Jason Stajich, PhD jasonstajich.phd@gmail.com On Feb 26, 2020, 2:08 PM -0800, nhartwic notifications@github.com, wrote:

As best I can tell, some of those commands are supposed to be run from the snaptrain folder and the final two commands are meant to be run from inside "test-busco_56173". None of the commands produce any errors. The model file produced by my command is different from yours though. Specifcally, my parameters in section Einit 2 look like garbage. Some kind of silent error seems to be happening. snap-trained.hmm.gz Any ideas where to look next? — You are receiving this because you are subscribed to this thread. Reply to this email directly, view it on GitHub, or unsubscribe.

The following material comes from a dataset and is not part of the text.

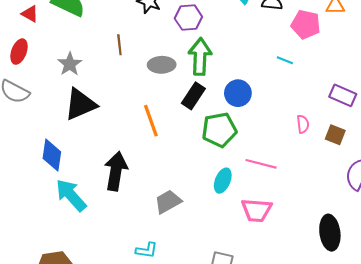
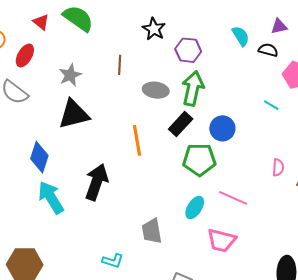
gray trapezoid: (168, 202) -> (152, 231), moved, turned -80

nhartwic commented 4 years ago

I'm 90% sure the issue was forge. I went ahead and cloned snap and compiled locally. I then modified the dummy forge executable in my conda environment to point to the new copy of forge. I'm now getting performance similar to what was expected. My models file is still different though. Current gene counts..

Source Weight Count Augustus 1 1073 Augustus HiQ 2 320 GlimmerHMM 1 1775 snap 1 1304 Total - 4472

.. New model file snap-trained.hmm.gz

... export files if you want to run them. export.ann.gz export.dna.gz

...This leaves open the question of why the copy of forge installed by conda didn't work properly on my system. But I'd say the issue is essentially resolved.

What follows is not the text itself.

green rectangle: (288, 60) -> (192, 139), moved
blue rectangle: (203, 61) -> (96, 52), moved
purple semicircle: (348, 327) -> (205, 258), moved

nextgenusfs commented 4 years ago

Nice -- glad you got it sorted. If we knew why the conda built forge was not working I could try to fix the recipe. But yes we can just leave this open so if others run into this on their system, fix is to manually compile snap.

The bioconda snap was working for me on centOS and macOSX.

jimie0311 commented 2 years ago

hi Joh, I met the similar problem. The gene numbers predicted by snap varied time by time. Do you mean we need to install snap locally

I'm 90% sure the issue was forge. I went ahead and cloned snap and compiled locally. I then modified the dummy forge executable in my conda environment to point to the new copy of forge. I'm now getting performance similar to what was expected. My models file is still different though. Current gene counts..

Source Weight Count Augustus 1 1073 Augustus HiQ 2 320 GlimmerHMM 1 1775 snap 1 1304 Total - 4472

.. New model file snap-trained.hmm.gz

... export files if you want to run them. export.ann.gz export.dna.gz

...This leaves open the question of why the copy of forge installed by conda didn't work properly on my system. But I'd say the issue is essentially resolved.

Hi, could u share the command? How to set the snap path? Thanks.

nextgenusfs commented 2 years ago

If you are on Debian based Linux just install snap with apt-get and uninstall from conda. Or you can compile snap from source. It's just that the bioconda version seems to be broken on Debian based systems.

nhartwic commented 2 years ago

Alternatively, if you need example commands, this appears to be working in my containers...

git clone https://github.com/KorfLab/SNAP.git && \
    cd SNAP/ && \
    make && \
    cp forge /opt/conda/envs/myenv/bin/

Note that "/opt/conda/envs/myenv/bin/" should be replaced with the path to the bin inside the conda environment you are using for funannotate.

leegene1992 commented 1 year ago

I have encountered the problem with SNAP prediction. After replace the forge, the number increase from 2 to 1,504 in my case. Thanks a lot for this open question.